Ethiopia’s government said it won’t cooperate with a probe into whether the World Bank violated its own policies by funding a program in which thousands of people were allegedly relocated to make way for agriculture investors.
Ethnic Anuak people in Ethiopia’s southwestern Gambella region and rights groups including Human Rights Watch last year accused the Washington-based lender of funding a program overseen by soldiers to forcibly resettle 45,000 households. The Inspection Panel of the World Bank, an independent complaints mechanism, began an investigation in October into the allegations, which donors and the government have denied
“We are not going to cooperate with the Inspection Panel,” Getachew Reda, a spokesman for Prime Minister Hailemariam Desalegn, said in a phone interview on May 22. “To an extent that there’s a need for cooperation, it’s not going to be with the Inspection Panel, but with the World Bank”

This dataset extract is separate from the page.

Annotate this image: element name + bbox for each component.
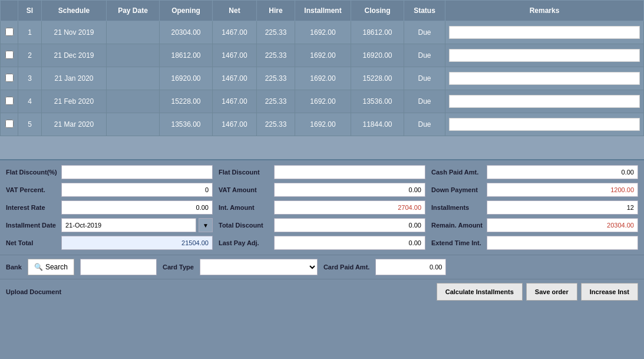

Ethiopia, Africa’s most-populous nation after Nigeria, has made 3.3 million hectares (8.2 million acres) of land available to agriculture companies. Investors include Karuturi Global Ltd. (KARG) of India, the world’s largest rose grower, and companies owned by Saudi billionaire Mohamed al-Amoudi.
There is a “plausible link” between the Promoting Basic Services program, partly funded by the bank to pay the salaries of local government workers, and a resettlement process also known as villagization in Gambella, the panel said in a Nov. 19 report obtained by Bloomberg News. The World Bank confirmed the authenticity of the report.